Di queste cose governo e opposizione sembrano curarsi poco. Sulle liberalizzazioni l'esecutivo della rivoluzione liberale non solo non ha fatto nulla ma ha persino protetto e incentivato i monopolisti pubblici e privati, fino a teorizzare un ritorno strutturale dell'intervento dello Stato nell'economia. Il Pd, che pure su questo tema si era speso molto in passato, con i referendum ha compiuto un radicale cambio di rotta adottando la linea del “Diciamo No e poi vediamo”. Ancora peggio va sul fronte dell'esclusione dal mercato del lavoro di donne e giovani dove, a parte qualche mancia dal sapore populistico, nulla di serio accade o viene anche solo progettato.

Berlusconi, presentando la manovra, ha chiesto il sostegno dell'opposizione, pur confermando l'uso della fiducia per paura delle resistenze interne alla maggioranza. Se l'offerta è seria il Presidente del Consiglio dovrà dare qualcosa in cambio che non metta a rischio i contenuti e i tempi di approvazione della manovra. Sarebbe auspicabile che l'opposizione, mandate in soffitta le pulsioni populististiche postelettorali e le battute da cabaret, chiedesse, come contropartita a una non belligeranza sulla manovra e un impegno (doveroso) sui saldi 2013/2014, l'apertura di un cantiere di lavoro comune su welfare, liberalizzazioni e fisco.

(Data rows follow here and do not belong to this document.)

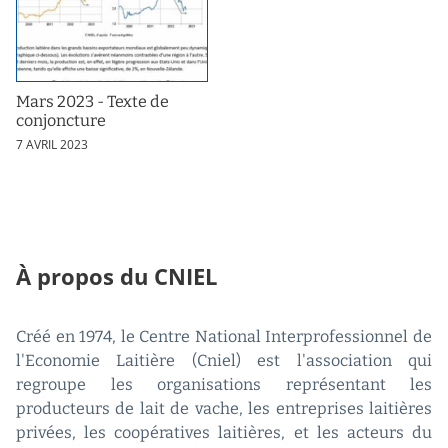
Mars 2023 - Texte de
conjoncture
7 AVRIL 2023
À propos du CNIEL
Créé en 1974, le Centre National Interprofessionnel de
l'Economie Laitière (Cniel) est l'association qui
regroupe les organisations représentant les
producteurs de lait de vache, les entreprises laitières
privées, les coopératives laitières, et les acteurs du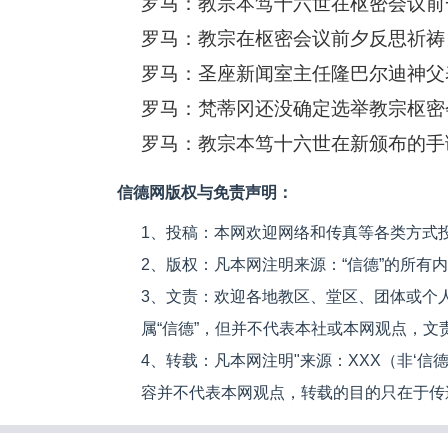
罗马：教宗本笃十六世在枢密会议前
罗马：教宗在枢密会议前夕反思祈祷
罗马：梵蒂冈还没确定选举教宗枢密
罗马：教宗本笃十六世在新颁布的手
信德网版权与免责声明：
1、投稿：本网欢迎网络和传真等各类方式
2、版权：凡本网注明来源：“信德”的所有
3、文责：欢迎各地教区、堂区、团体或个
属“信德”，但并不代表本社或本网观点，
4、转载：凡本网注明"来源：XXX（非‘
容并不代表本网观点，转载的目的只在于传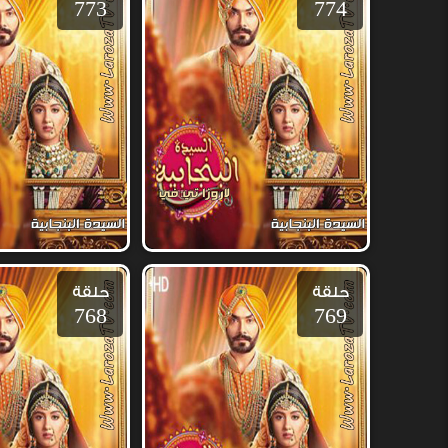
773
774
حلقة
حلقة
768
769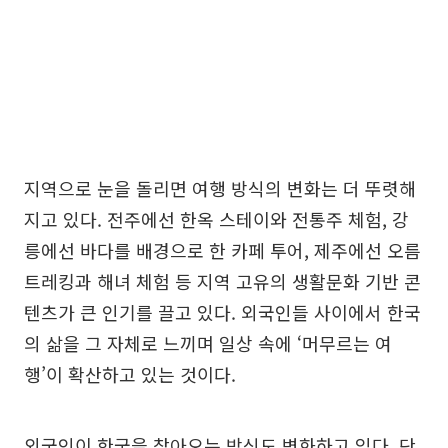
지역으로 눈을 돌리면 여행 방식의 변화는 더 뚜렷해
지고 있다. 전주에선 한옥 스테이와 전통주 체험, 강
릉에선 바다를 배경으로 한 카페 투어, 제주에선 오름
트레킹과 해녀 체험 등 지역 고유의 생활문화 기반 콘
텐츠가 큰 인기를 끌고 있다. 외국인들 사이에서 한국
의 삶을 그 자체로 느끼며 일상 속에 ‘머무르는 여
행’이 확산하고 있는 것이다.
외국인이 한국을 찾아오는 방식도 변화하고 있다. 단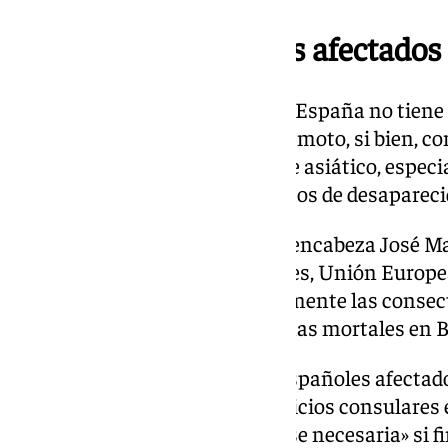
No constan españoles afectados
Por el momento, el Gobierno de España no tiene
españoles afectados por el terremoto, si bien, c
numerosas regiones del sudeste asiático, espec
Tailandia, es de caos y hay cientos de desapareci
Fuentes del departamento que encabeza José Ma
Ministerio de Asuntos Exteriores, Unión Europe
que se están siguiendo «atentamente las consec
habría dejado ya algunas víctimas mortales en 
«Por el momento, no constan españoles afectados
que han explicado que «los servicios consulares
la atención que, en su caso, fuese necesaria» si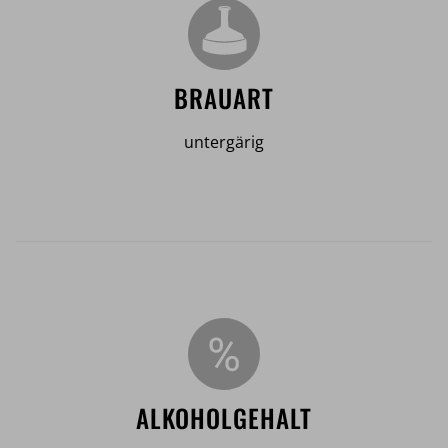
BRAUART
untergärig
ALKOHOLGEHALT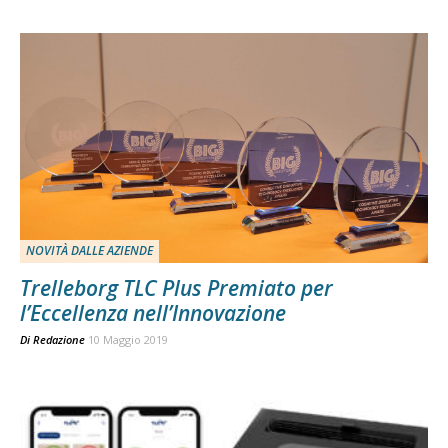
NOVITÀ DALLE AZIENDE
Trelleborg TLC Plus Premiato per
l’Eccellenza nell’Innovazione
Di
Redazione
10 Maggio 2019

Sarebbe una scelta ben più saggia di quella, attualmente molto in voga nel centrosinistra, di affidarsi alla politica del “tanto peggio tanto meglio” nell'illusione che sia vicino il momento in cui il governo cadrà miracolosamente nelle mani del PD. La sfida sulle riforme è il modo più efficace per incalzare il centrodestra, anche in una prospettiva squistamente politica, perché accentuerebbe le spaccature interne alla maggioranza, rendendo palese ai cittadini la sua fragilità oramai insanabile.

Direttore generale del gruppo Interporto Campano, una delle principali aziende meridionali di infrastrutture e logistica. È stato Direttore dell’area Affari internazionali di Confindustria e ha lavorato in Ferrari e Sky.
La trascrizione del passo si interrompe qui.